CHRIS PRONGER: No, I don't think so. I think Peter's obviously been there in one, too. And all Playoff long he's done a great job of making sure that guys keep their eye on the prize and don't look too far ahead. Don't look back at what's happened through the course of the year.
We need to look at where we are at right now in the next game, the next shift. And don't look too far ahead. We have to get the first win. You can't get forward without the first one. We need to focus on Game 1 and the rest of it doesn't matter at this stage. We've got to keep our mind on that Game 1 and that's it.

Q. After finishing up practice today, and you're out here on this ice, you see the Stanley Cup Final logo and all that, how much do you want to get going and play this game tomorrow. How excited are you to get it going?
CHRIS PRONGER: I think everybody's ready to go. We've had four days off now to kind of practice and prepare and get ready and do all the media stuff with you guys and get it all taken care of now. And we can kind of give you the Heisman later on here.
I think everybody's chomping at the bit to, we've had enough practice. This time of year practice isn't real huge for us. We just want to get to the games and competing and get back in the swing of things. So tomorrow probably can't get fast enough for the guys.

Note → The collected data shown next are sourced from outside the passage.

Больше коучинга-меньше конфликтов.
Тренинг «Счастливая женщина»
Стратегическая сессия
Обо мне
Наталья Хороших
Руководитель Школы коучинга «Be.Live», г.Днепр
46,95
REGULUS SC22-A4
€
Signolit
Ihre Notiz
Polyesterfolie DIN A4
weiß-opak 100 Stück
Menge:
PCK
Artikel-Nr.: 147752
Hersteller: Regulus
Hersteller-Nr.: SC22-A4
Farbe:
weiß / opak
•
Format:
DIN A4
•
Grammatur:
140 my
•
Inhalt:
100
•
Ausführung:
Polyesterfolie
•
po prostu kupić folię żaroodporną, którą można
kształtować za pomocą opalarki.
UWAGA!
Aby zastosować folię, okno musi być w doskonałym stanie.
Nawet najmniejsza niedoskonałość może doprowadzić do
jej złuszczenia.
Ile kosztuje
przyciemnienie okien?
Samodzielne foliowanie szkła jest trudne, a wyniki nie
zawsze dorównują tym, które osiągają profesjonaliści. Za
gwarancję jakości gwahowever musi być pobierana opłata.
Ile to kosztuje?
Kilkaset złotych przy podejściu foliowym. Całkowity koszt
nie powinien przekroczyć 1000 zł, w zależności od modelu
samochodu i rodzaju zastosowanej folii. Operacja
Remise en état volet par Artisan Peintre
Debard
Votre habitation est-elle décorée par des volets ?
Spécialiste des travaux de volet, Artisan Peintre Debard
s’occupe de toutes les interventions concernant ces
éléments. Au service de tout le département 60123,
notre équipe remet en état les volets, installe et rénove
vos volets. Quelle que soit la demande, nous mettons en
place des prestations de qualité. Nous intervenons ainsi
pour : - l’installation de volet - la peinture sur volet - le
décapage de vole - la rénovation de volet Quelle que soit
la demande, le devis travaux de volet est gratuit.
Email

Q. Bettman was just talking looks like it's questionable, 2014 Sochi will the NHL will be a part of it, how tough will it be on you as a player to maybe be kept out of the Olympics?
CHRIS PRONGER: That's four years away, and that's probably a better question for the CBA committee, and the PA in the league. That's a long ways off. I'm not really focused on the Olympics right now.

Q. Laperriere said yesterday he thinks Chicago has the best power play by far of any teams you've faced in the Playoffs. What particular challenges do the Blackhawks bring on the power play?
CHRIS PRONGER: Confidence, number one. Number two, they've got a lot of different options. They can work it high. They can work it low. They work it high to low and take it to the net.
They've obviously got a guy who is very good at screening the goalie, and they've got a very slick half-wall guy who can make plays cross ice make plays down low and has a very sneaky shot off the half wall, and Toews comes out of the corner, very good around the net making plays and putting pucks in the net.
And you've got Sharp backdoor, one-timer, kind of roaming around over there, looking for seams in loose areas. And obviously Duncan up top with a great shot, seems to be getting everything through. We need to do a good job of getting in shooting lanes and blocking shots because he seems to find a way to get it through.